FMC Corp, which is spinning off its lithium division as a publicly traded company later this year, said on Thursday that prices for the light metal continue to rise on strong demand from electric vehicle battery makers.
There are growing worries about oversupply in the lithium sector, with several new production facilities under construction around the globe.
Philadelphia-based FMC on Wednesday posted a better-than-expected second-quarter profit, helped in part by a 20 percent increase in sales of lithium hydroxide and carbonate, the two most common derivations of lithium used by battery suppliers for Tesla Inc and others.
“We are seeing sequential pricing as well as very strong year-on-year pricing,” FMC Chief Executive Pierre Brondeau said on a conference call with investors.
Spot market prices in China for lithium have plunged this year due in part to the oversupply concerns, though the Chinese spot market is relatively small. FMC, like competitor Albemarle Corp, has annual contracts with customers that it renegotiates annually.

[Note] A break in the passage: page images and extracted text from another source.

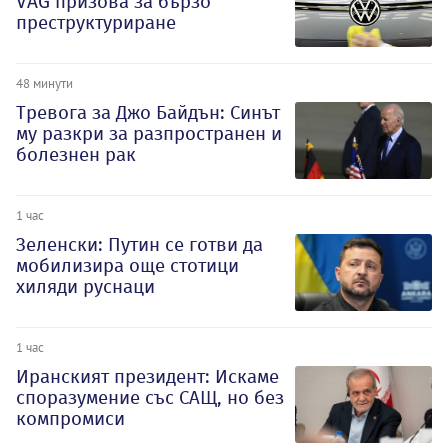
VAG призова за бързо
преструктуриране
48 минути
Тревога за Джо Байдън: Синът
му разкри за разпространен и
болезнен рак
1 час
Зеленски: Путин се готви да
мобилизира още стотици
хиляди руснаци
1 час
Иранският президент: Искаме
споразумение със САЩ, но без
компромиси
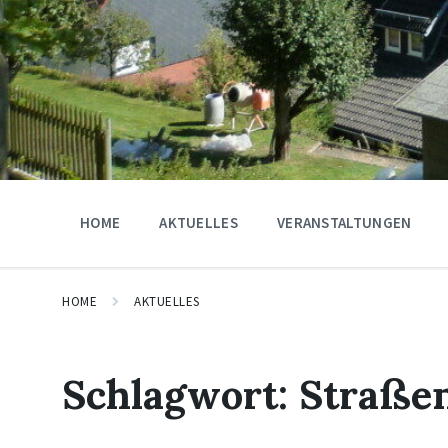
HOME
AKTUELLES
VERANSTALTUNGEN
HOME
AKTUELLES
Schlagwort:
Straße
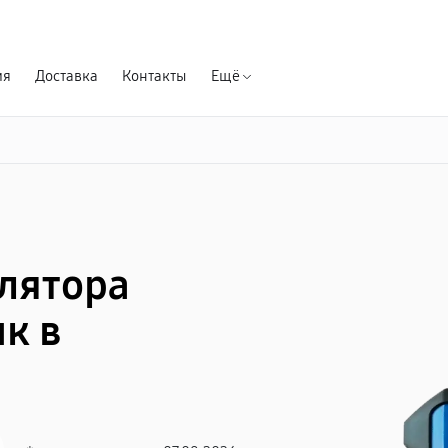
Гарантия д
ия
Доставка
Контакты
Ещё
лятора
к в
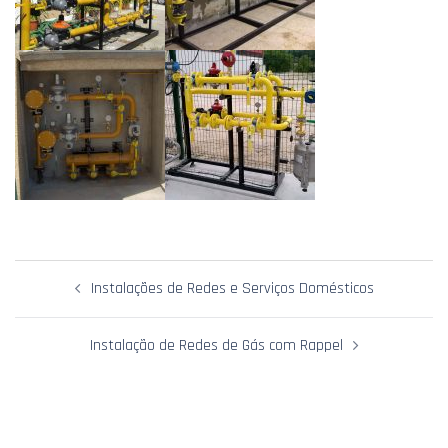
Navegação
Instalações de Redes e Serviços Domésticos
de
artigos
Instalação de Redes de Gás com Rappel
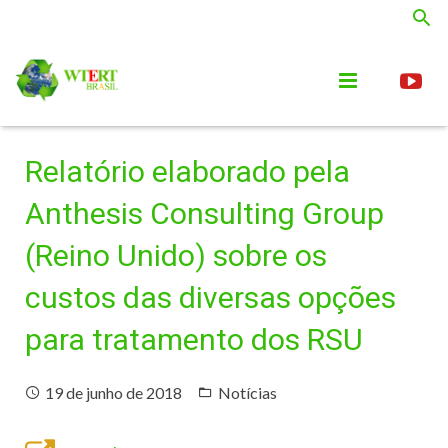
Home
Relatório elaborado pela
Quem Somos
Anthesis Consulting Group
Notícias
(Reino Unido) sobre os
Publicações
custos das diversas opções
para tratamento dos RSU
Parceiros
Links
19 de junho de 2018
Notícias
SOFOS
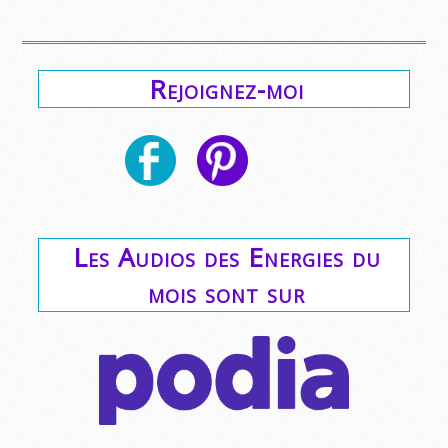
Rejoignez-moi
Les Audios des Energies du
mois sont sur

The company is able to charge more under those contracts as demand rises for the metal, a critical battery component, Brondeau said.
FMC, which also produces agricultural chemicals, plans to spin off its lithium division in an initial public offering in October under the “Livent Corp” name.
For 2018, FMC expects lithium sales of $430 million to $460 million, in what would be at least a 20 percent increase from last year, though executives noted that not all of that is spread out equally among all quarters.
FMC’s main lithium production facility is in Argentina, where the country’s peso currency has been dropping in value to the U.S. dollar this year due in part to weakness in emerging markets and uncertainty about the local economy. That devaluation actually boosted exports from the lithium division in the second quarter, Brondeau said.
Shares of FMC fell 2.6 percent to $85.99 on Thursday as U.S. markets were mixed.